Look through the entries for the string "וינה", and copy each line that holds it.

Supplied entries:
<<<<

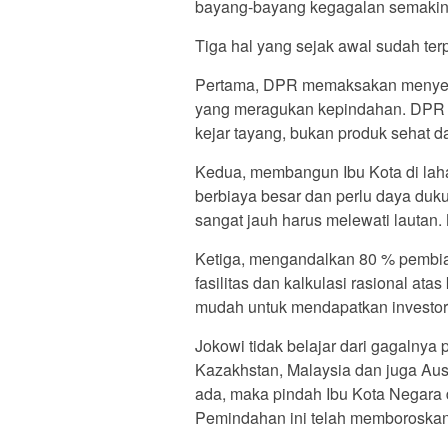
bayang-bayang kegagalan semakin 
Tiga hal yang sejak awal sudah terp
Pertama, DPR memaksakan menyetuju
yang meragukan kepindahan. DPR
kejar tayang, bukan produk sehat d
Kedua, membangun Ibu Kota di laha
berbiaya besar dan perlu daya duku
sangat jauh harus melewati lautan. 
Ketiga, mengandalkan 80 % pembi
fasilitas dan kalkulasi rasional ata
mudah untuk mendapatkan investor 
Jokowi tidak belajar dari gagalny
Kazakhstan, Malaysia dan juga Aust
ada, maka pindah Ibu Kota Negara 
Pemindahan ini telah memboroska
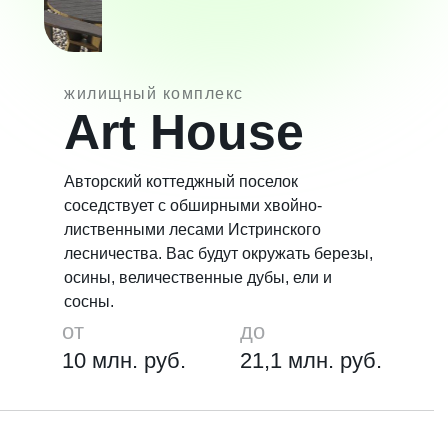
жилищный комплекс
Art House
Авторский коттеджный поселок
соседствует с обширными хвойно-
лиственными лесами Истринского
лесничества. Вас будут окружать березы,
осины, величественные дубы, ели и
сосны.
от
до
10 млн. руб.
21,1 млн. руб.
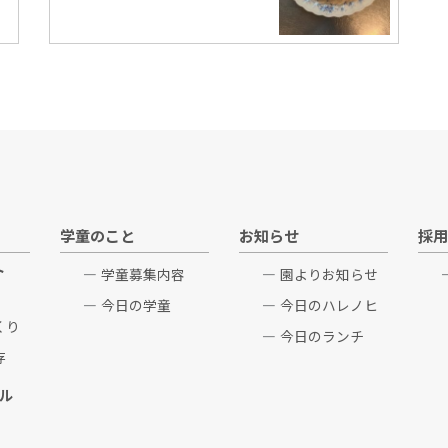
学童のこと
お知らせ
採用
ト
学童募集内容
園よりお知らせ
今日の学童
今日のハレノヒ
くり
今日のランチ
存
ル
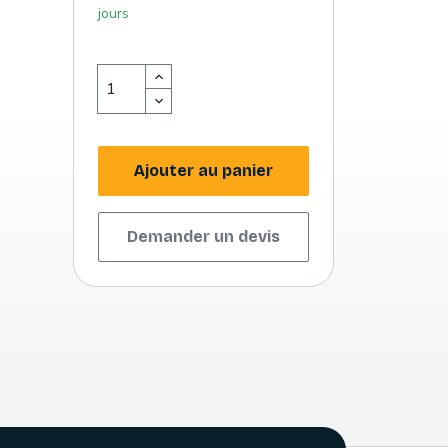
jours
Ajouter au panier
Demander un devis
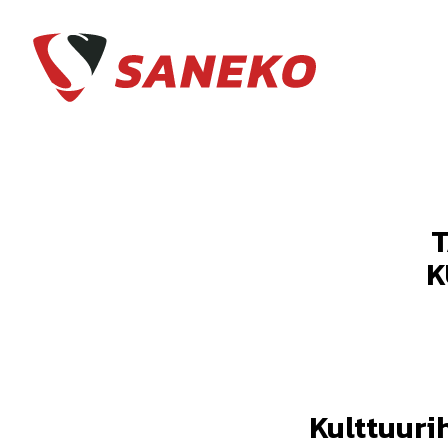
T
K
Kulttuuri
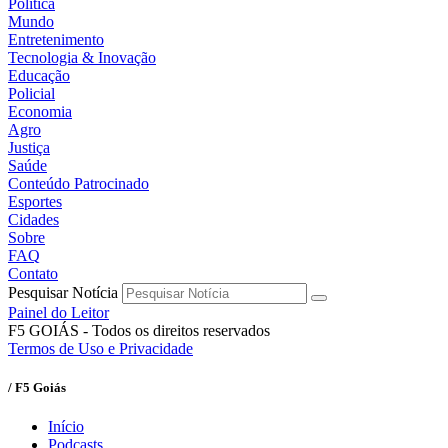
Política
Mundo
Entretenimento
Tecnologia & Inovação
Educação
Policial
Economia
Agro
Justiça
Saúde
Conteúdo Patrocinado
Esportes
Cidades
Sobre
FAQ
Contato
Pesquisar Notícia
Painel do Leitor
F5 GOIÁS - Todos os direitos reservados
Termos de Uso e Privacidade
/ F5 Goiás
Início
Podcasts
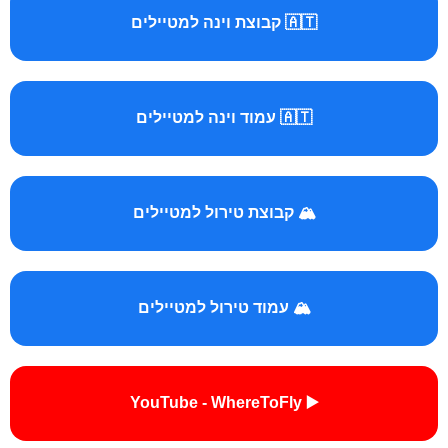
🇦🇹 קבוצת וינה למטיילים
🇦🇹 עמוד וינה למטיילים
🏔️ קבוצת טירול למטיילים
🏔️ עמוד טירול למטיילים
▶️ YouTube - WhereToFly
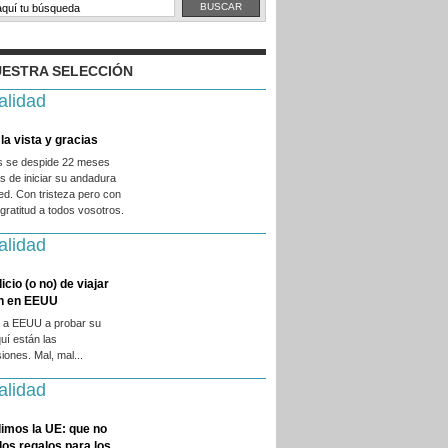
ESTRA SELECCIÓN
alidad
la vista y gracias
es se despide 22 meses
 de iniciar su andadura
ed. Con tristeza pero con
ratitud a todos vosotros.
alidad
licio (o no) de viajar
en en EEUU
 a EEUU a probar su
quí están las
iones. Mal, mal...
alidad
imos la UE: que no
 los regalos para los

>>>>

Answer to this exercise:
🇦🇹 קבוצת וינה למטיילים
🇦🇹 עמוד וינה למטיילים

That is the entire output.